Performance Profiling Controller Design
This document describes the end-to-end scenarios and work required to build a performance profiling controller for .NET Core. The controller is responsible for control of the profiling infrastructure and exposure of performance data produced by .NET performance diagnostics components in a simple and cross-platform way.
.NET Core 2.0+ has an existing built-in managed code profiler that is self-contained and requires no administrative privileges. It is designed to provide managed code profiling capabilities in a cross-platform manner in a variety of deployment scenarios include constrained execution environments such as containers.
It is expected that the performance profiling controller will expose its functionality via HTTP. The following are a (likely incomplete) set of advantages to this approach:
- HTTP is easily consumable directly by users and tools.
- The .NET stack already has significant investment in an HTTP stack that can be configured in many different ways for different scenarios.
- Choosing HTTP allows the controller to be exposed as narrowly or as broadly as the administrator of the application would like (no one --> anonymous users).
- Cloud providers already have machinery in-place to expose HTTP endpoints which helps to avoid special deployment requirements.
Easily Gather a Performance Trace
The .NET Core profiler does not have an out-of-process mechanism to collect a trace. The controller will be responsible for exposing this capability outside the process in an easily consumable way.
This will include configuration, enable/disable, and downloading of traces.
View a Snapshot of Performance Counters
The .NET runtime and libraries have a significant amount of instrumentation that is used to understand the behavior of each component. These are used for both performance analysis and monitoring.

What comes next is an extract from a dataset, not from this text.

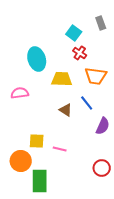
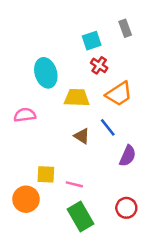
cyan square: (74, 33) -> (92, 41), turned 35
orange trapezoid: (96, 76) -> (119, 94), turned -40
green rectangle: (40, 181) -> (81, 217), moved, turned -30

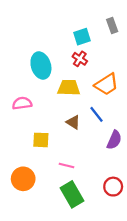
red cross: (99, 65) -> (80, 59), moved
yellow square: (46, 174) -> (41, 140), moved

Some of this instrumentation should be aggregated inside of the runtime using EventCounters. Rather than forcing users to consume this data by capturing a trace and then viewing it using an offline viewer, the controller can provide an up-to-date snapshot that can be constantly refreshed or downloaded via REST.
View Curated Diagnostic Data
There are times when specific types of data deserve a specific view. These views can be implemented and exposed via the controller to provide ease of access to the data.
As an example, a nice way to understand the current behavior of the running process is to get a snapshot of the stacks of all running threads. While this view doesn't fit into any of the previously introduced views, it is something that deserves its own view.
Other examples of curated views can include lock contention views, managed exception counts, GC statistics and JIT statistics.
This functionality depends on the following components:
- HTTP stack (OPEN ISSUE: What layer of ASP.NET?)
- Includes incoming expansion of support for all platforms.
- Including TraceLogging support.
This functionality depends on the following scheduled work:
- Required: Enable EventPipe to run on Windows and OSX.
- Optional: Cross-platform performance counters - Required to support EventCounter / EvenSource views.
Functionality Exposed Through Controller
The following represents a first cut at the initial functionality to be exposed through the controller. This is an open area of discussion and the initial investment can be either increased or decreased based on desire.
- Pri 1: Simple Profiling: Profile the runtime for X amount of time and return the trace.
- Pri 1: Advanced Profiling: Start tracing (along with configuration)
- Pri 1: Advanced Profiling: Stop tracing (the response to calling this will be the trace itself)
- Pri 2: Get the statistics associated with all EventCounters or a specified EventCounter.
Browsable HTML Pages
- Pri 1: Textual representation of all managed code stacks in the process.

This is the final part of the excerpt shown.